Member of the Minnesota House of Representatives from the 26A district
- In office 2009 – January 7, 2013
- Preceded by: Connie Ruth
- Succeeded by: district redrawn

Personal details
- Born: July 1977 (age 49) Meriden, Minnesota
- Party: Minnesota Democratic-Farmer-Labor Party
- Alma mater: Gustavus Adolphus College Southwest Minnesota State University
- Profession: educator, legislator

= Kory Kath =

American politician

Kory L. Kath (born July 1977) is a Minnesota politician and former member of the Minnesota House of Representatives. He represented District 26A, which included all or portions of Steele and Waseca counties in the southeastern part of the state. As a Democrat, Kath was also an American Studies, Economics and Political Science teacher at Owatonna High School in Owatonna, where he is currently Principal.

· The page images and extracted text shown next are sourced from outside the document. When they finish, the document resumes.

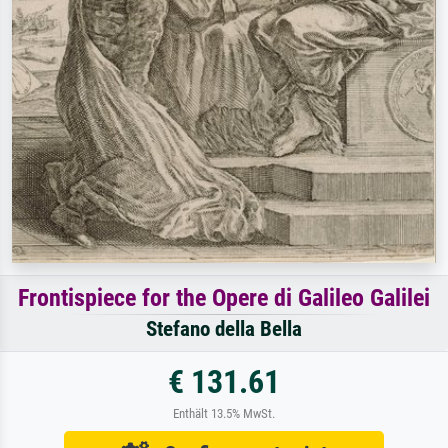
Frontispiece for the Opere di Galileo Galilei
Stefano della Bella
€ 131.61
Enthält 13.5% MwSt.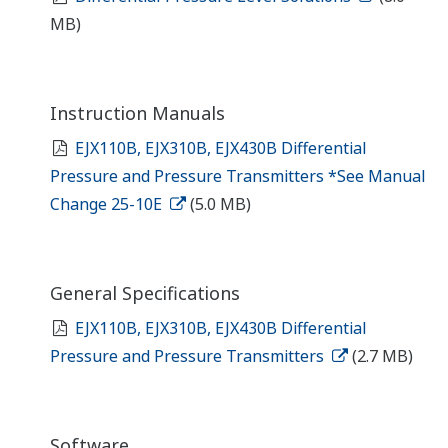
MB)
Instruction Manuals
EJX110B, EJX310B, EJX430B Differential
Pressure and Pressure Transmitters *See Manual
Change 25-10E
(5.0 MB)
General Specifications
EJX110B, EJX310B, EJX430B Differential
Pressure and Pressure Transmitters
(2.7 MB)
Software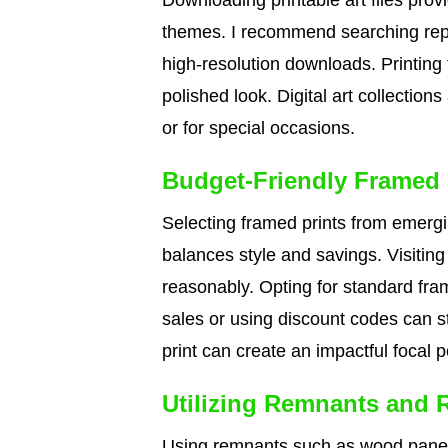
Downloading printable art files pro
themes. I recommend searching reput
high-resolution downloads. Printing
polished look. Digital art collections
or for special occasions.
Budget-Friendly Framed 
Selecting framed prints from emergi
balances style and savings. Visiting 
reasonably. Opting for standard fram
sales or using discount codes can st
print can create an impactful focal po
Utilizing Remnants and 
Using remnants such as wood panels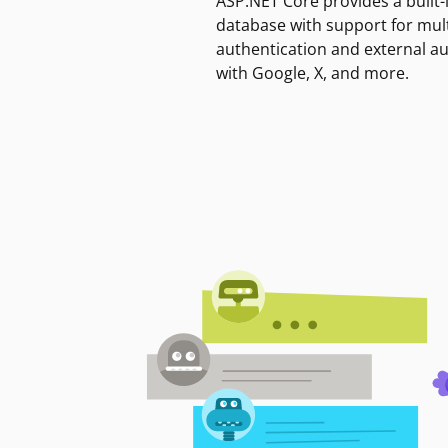
ASP.NET Core provides a built-
database with support for mult
authentication and external a
with Google, X, and more.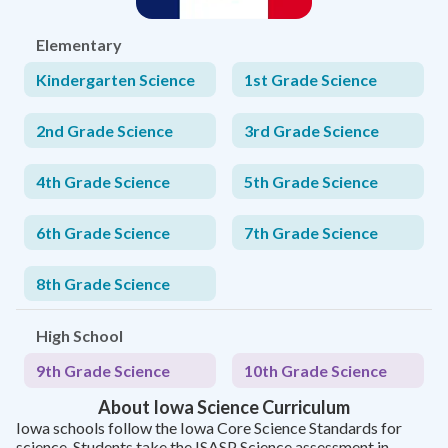
Elementary
Kindergarten Science
1st Grade Science
2nd Grade Science
3rd Grade Science
4th Grade Science
5th Grade Science
6th Grade Science
7th Grade Science
8th Grade Science
High School
9th Grade Science
10th Grade Science
About Iowa Science Curriculum
Iowa schools follow the Iowa Core Science Standards for
science. Students take the ISASP Science assessment in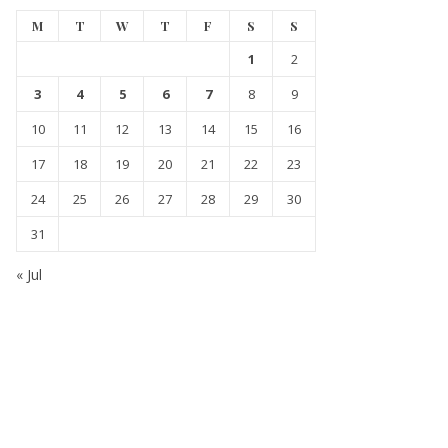
M
T
W
T
F
S
S
1
2
3
4
5
6
7
8
9
10
11
12
13
14
15
16
17
18
19
20
21
22
23
24
25
26
27
28
29
30
31
« Jul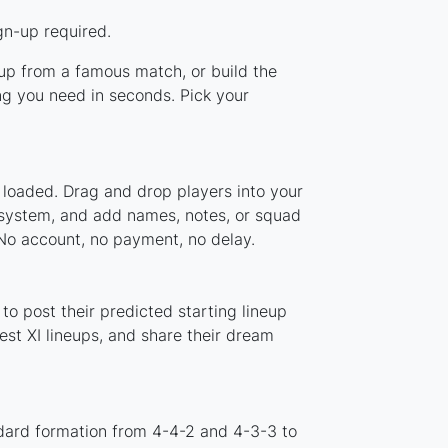
gn-up required.
neup from a famous match, or build the
ng you need in seconds. Pick your
 loaded. Drag and drop players into your
r system, and add names, notes, or squad
 No account, no payment, no delay.
to post their predicted starting lineup
st XI lineups, and share their dream
ndard formation from 4-4-2 and 4-3-3 to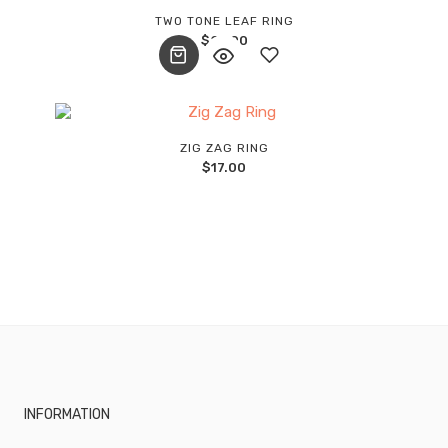
Add
TWO TONE LEAF RING
$
27.00
to
wishlist
Add
ZIG ZAG RING
$
17.00
to
wishlist
INFORMATION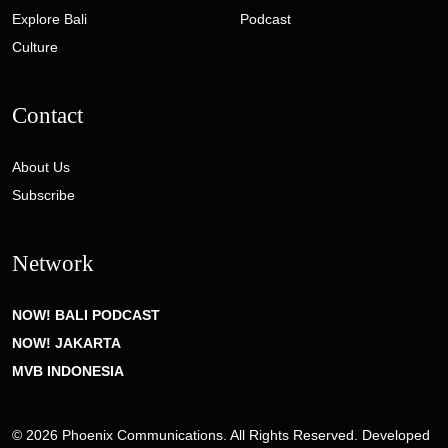
Explore Bali
Podcast
Culture
Contact
About Us
Subscribe
Network
NOW! BALI PODCAST
NOW! JAKARTA
MVB INDONESIA
© 2026 Phoenix Communications. All Rights Reserved. Developed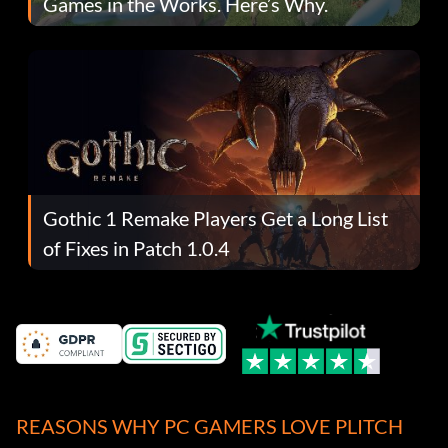
Games in the Works. Here’s Why.
Gothic 1 Remake Players Get a Long List
of Fixes in Patch 1.0.4
REASONS WHY PC GAMERS LOVE PLITCH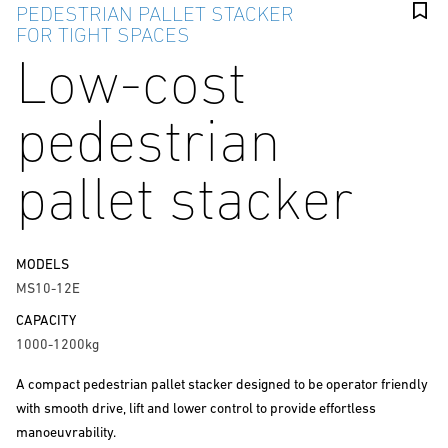
PEDESTRIAN PALLET STACKER
FOR TIGHT SPACES
Low-cost
pedestrian
pallet stacker
MODELS
MS10-12E
CAPACITY
1000-1200kg
A compact pedestrian pallet stacker designed to be operator friendly
with smooth drive, lift and lower control to provide effortless
manoeuvrability.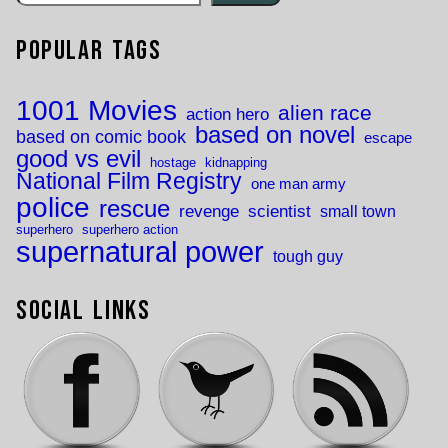
Popular Tags
1001 Movies
alien race
action hero
based on novel
based on comic book
escape
good vs evil
hostage
kidnapping
National Film Registry
one man army
police
rescue
revenge
scientist
small town
superhero
superhero action
supernatural power
tough guy
Social Links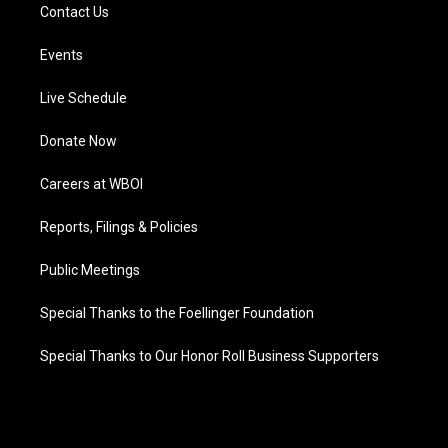
Contact Us
Events
Live Schedule
Donate Now
Careers at WBOI
Reports, Filings & Policies
Public Meetings
Special Thanks to the Foellinger Foundation
Special Thanks to Our Honor Roll Business Supporters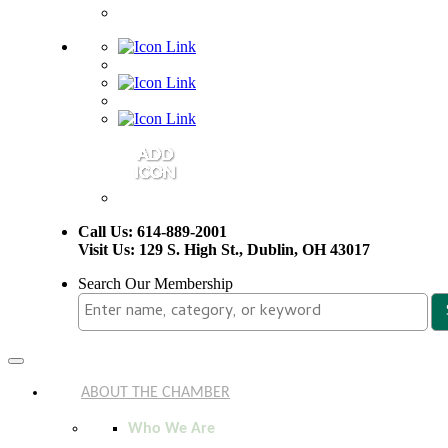
Call Us: 614-889-2001
Visit Us: 129 S. High St., Dublin, OH 43017
Search Our Membership
Toggle
navigation
ABOUT THE CHAMBER
Who We Are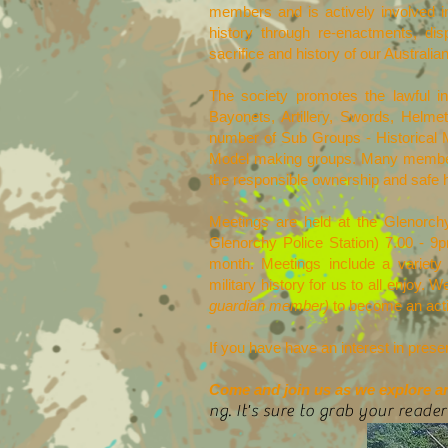
members and is actively involved in 
history through re-enactments, di
sacrifice and history of our Australia
The society promotes the lawful in
Bayonets, Artillery, Swords, Hel
number of Sub Groups - Historical 
Model making groups. Many members
the responsible ownership and safe 
Meetings are held at the Glenor
Glenorchy Police Station) 7.00 - 9
month. Meetings include a variety
military history for us to all enjoy
guardian member)
to become an active
If you have have an interest in prese
Come and join us as we explore and
ng. It's sure to grab your reader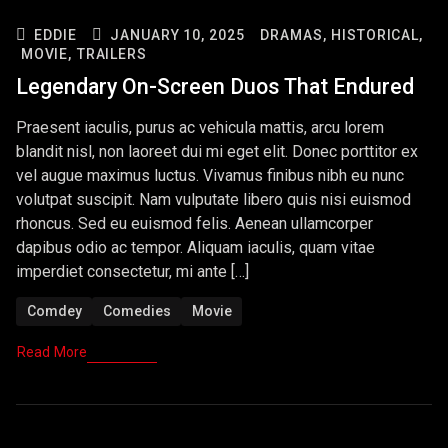
EDDIE
JANUARY 10, 2025
DRAMAS,
HISTORICAL,
MOVIE,
TRAILERS
Legendary On-Screen Duos That Endured
Praesent iaculis, purus ac vehicula mattis, arcu lorem
blandit nisl, non laoreet dui mi eget elit. Donec porttitor ex
vel augue maximus luctus. Vivamus finibus nibh eu nunc
volutpat suscipit. Nam vulputate libero quis nisi euismod
rhoncus. Sed eu euismod felis. Aenean ullamcorper
dapibus odio ac tempor. Aliquam iaculis, quam vitae
imperdiet consectetur, mi ante […]
Comdey
Comedies
Movie
Read More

Kath was first elected in 2008, succeeding four-term Rep. Connie Ruth, who did not seek re-election. He was re-elected in 2010. He was vice chair of the House K-12 Education Policy and Oversight Committee, and was a member of the Agriculture, Rural Economies and Veterans Affairs Committee and the Public Safety Policy and Oversight Committee. He also served on the Finance Subcommittee for the State Government Finance Division, and on the Public Safety Policy and Oversight Subcommittee for the Crime Victims/Criminal Records Division.

Kath graduated from Gustavus Adolphus College in St. Peter in 2000, receiving his B.A. in Political Science and Secondary Education. He went on to Southwest Minnesota State University in Marshall, earning his M.S. in Educational Leadership. Prior to becoming a teacher, he worked as a constituent advocate for the late U.S. Senator Paul Wellstone.